Siria. Rapporto Acnur: dramma per 1,2 milioni di bambini rifugiati
Senza un’azione rapida, l’intera generazione dei bambini siriani rischia di scomparire.
A lanciare l’allarme è l’Acnur, l'Alto commissariato dell’Onu per i rifugiati, nel
rapporto dal titolo “L’avvenire della Siria e la crisi dei bambini rifugiati”. Centinaia
di migliaia di bambini che non vanno a scuola, migliaia senza genitori, abbandonati
a se stessi, molti mandati a lavorare per salari bassi e in condizioni pericolose.

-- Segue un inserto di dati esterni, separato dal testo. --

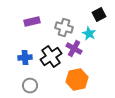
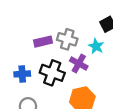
purple rectangle: (32, 22) -> (43, 42), moved
black cross: (51, 57) -> (52, 73), turned -35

La ricerca dell’agenzia delle nazioni unite per i rifugiati denuncia una vita dolorosa,
esclusione e insicurezza per circa 1,2 milioni di piccoli. Intanto la diplomazia internazionale
continua a lavorare alla conferenza di pace cosiddetta Ginevra 2, prevista per il
prossimo 22 gennaio. Ma sul terreno gli scontri tra gli oppositori e le forze lealiste
del regime Assad continuano a Homs, Damasco Idlib, Hilla, con un bilancio giornaliero
di decine di vittime. Sul rapporto, che prendendo a riferimento la situazione nei
campi profughi di Libano e Giordania, mette in mostra il volto di una Siria che rischia
di scomparire, Cecilia Sabelli ha intervistato Federico Fossi, dell’Alto
commissariato delle Nazioni Unite per i rifugiati:
R. - Il Rapporto
evidenzia come i bambini siriani rifugiati soffrano di rabbia e isolamento siano bambini
con famiglie separate dalla guerra. Evidenzia anche l’abbandono scolastico e come
conseguenza il ricorso al lavoro minorile.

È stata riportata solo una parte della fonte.